JWT Claims¶
RONL Business API validates every request against a JWT access token issued by Keycloak. The token contains standard OIDC claims plus custom claims injected via Keycloak protocol mappers.
Full token example¶
{
"header": {
"alg": "RS256",
"typ": "JWT",
"kid": "key-id-123"
},
"payload": {
"exp": 1740492000,
"iat": 1740491100,
"iss": "https://keycloak.open-regels.nl/realms/ronl",
"aud": "ronl-business-api",
"sub": "user-uuid-abc-123",
"typ": "Bearer",
"azp": "ronl-business-api",
"preferred_username": "test-citizen-utrecht",
"email_verified": false,
"municipality": "utrecht",
"roles": ["citizen"],
"loa": "substantial"
}
}
Standard OIDC claims¶
| Claim | Type | Description |
|---|---|---|
iss |
string | Token issuer — Keycloak realm URL |
aud |
string | Intended audience — must be ronl-business-api |
sub |
string | Subject — unique user UUID, used as userId in audit logs |
exp |
number | Expiry — Unix timestamp; token lifetime is 15 minutes |
iat |
number | Issued at — Unix timestamp |
preferred_username |
string | Human-readable username |
typ |
string | Always Bearer |
Custom RONL claims¶
These claims are added by Keycloak protocol mappers configured on the ronl-business-api client:
| Claim | Type | Mapper type | Description |
|---|---|---|---|
municipality |
string | User Attribute | Tenant identifier — maps to TenantConfig.id |
roles |
string[] | User Realm Role | Roles assigned in the Keycloak realm |
loa |
string | User Attribute | Level of Assurance from DigiD (low, substantial, high) |
mandate |
string | User Attribute | Representation authority (optional — legal-guardian, power-of-attorney) |
bsn |
string | User Attribute | Citizen Service Number (encrypted in production, placeholder in test) |
How claims are used by the backend¶
After successful JWT validation in jwt.middleware.ts, the decoded payload is attached to req.user:
interface JwtClaims {
sub: string; // → userId in audit log
municipality: string; // → tenant isolation filter
roles: string[]; // → authorization checks
loa: string; // → LoA-gated endpoint checks
preferred_username: string;
mandate?: string;
bsn?: string;
}
The tenant middleware reads req.user.municipality to load the TenantConfig and apply the feature allowlist for the request.

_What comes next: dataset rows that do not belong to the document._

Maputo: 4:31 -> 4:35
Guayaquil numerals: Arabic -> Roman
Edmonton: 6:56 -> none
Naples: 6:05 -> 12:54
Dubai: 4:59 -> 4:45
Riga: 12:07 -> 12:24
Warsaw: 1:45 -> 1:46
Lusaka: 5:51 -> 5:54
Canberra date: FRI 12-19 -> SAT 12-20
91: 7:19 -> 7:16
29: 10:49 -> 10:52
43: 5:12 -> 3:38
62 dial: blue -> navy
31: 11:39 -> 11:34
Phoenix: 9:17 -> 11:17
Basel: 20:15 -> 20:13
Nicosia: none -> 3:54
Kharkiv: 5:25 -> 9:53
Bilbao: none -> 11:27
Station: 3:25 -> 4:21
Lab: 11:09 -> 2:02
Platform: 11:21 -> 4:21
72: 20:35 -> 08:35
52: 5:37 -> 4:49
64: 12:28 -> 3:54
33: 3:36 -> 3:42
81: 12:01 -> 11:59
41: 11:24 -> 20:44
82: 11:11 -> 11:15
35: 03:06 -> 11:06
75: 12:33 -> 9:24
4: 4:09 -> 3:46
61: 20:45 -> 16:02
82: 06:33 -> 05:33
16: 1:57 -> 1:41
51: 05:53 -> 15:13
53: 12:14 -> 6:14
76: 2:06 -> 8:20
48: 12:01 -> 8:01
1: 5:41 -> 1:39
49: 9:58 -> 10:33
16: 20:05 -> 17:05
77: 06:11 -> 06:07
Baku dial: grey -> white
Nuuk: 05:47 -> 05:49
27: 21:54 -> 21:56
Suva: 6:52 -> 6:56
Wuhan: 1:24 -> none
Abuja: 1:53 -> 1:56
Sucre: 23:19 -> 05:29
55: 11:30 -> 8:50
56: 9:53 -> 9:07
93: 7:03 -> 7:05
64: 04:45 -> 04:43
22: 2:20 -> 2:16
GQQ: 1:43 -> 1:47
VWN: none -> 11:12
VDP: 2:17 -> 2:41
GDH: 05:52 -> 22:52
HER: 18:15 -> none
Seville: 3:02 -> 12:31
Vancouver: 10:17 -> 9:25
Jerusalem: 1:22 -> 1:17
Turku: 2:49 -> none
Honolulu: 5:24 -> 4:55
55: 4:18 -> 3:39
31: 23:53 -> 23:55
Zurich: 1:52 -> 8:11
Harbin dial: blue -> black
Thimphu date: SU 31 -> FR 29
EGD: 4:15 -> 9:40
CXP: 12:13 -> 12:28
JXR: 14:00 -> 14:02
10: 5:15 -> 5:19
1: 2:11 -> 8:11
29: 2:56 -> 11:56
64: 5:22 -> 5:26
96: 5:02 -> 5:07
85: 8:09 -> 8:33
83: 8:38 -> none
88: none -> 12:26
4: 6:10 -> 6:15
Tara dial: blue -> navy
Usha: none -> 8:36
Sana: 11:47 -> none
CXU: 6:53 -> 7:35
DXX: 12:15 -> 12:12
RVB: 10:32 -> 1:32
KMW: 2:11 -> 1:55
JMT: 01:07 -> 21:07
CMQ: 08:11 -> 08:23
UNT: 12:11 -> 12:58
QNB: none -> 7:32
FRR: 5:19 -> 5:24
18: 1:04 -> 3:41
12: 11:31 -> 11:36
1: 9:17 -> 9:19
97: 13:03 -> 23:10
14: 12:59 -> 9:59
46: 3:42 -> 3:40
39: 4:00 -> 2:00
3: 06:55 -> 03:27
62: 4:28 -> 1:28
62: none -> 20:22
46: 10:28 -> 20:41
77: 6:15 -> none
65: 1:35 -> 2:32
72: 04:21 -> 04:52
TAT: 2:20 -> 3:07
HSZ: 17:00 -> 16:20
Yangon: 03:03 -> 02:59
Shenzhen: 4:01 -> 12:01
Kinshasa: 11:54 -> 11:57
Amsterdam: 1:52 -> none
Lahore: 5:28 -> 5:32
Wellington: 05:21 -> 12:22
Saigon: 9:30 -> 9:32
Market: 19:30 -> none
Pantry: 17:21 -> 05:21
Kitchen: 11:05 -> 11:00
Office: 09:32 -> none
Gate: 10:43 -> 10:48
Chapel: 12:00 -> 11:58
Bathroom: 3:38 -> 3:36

Inspecting a token in the browser¶
// In browser DevTools console after login:
const token = /* keycloak.token */;
JSON.parse(atob(token.split('.')[1]));
Or paste the token at jwt.io for a formatted view.
Token lifetime¶
| Setting | Value | Keycloak config key |
|---|---|---|
| Access token | 15 minutes | accessTokenLifespan: 900 |
| SSO session idle | 30 minutes | ssoSessionIdleTimeout: 1800 |
| SSO session max | 10 hours | ssoSessionMaxLifespan: 36000 |
The Keycloak JS adapter in the frontend automatically refreshes the access token before it expires, as long as the SSO session is still valid.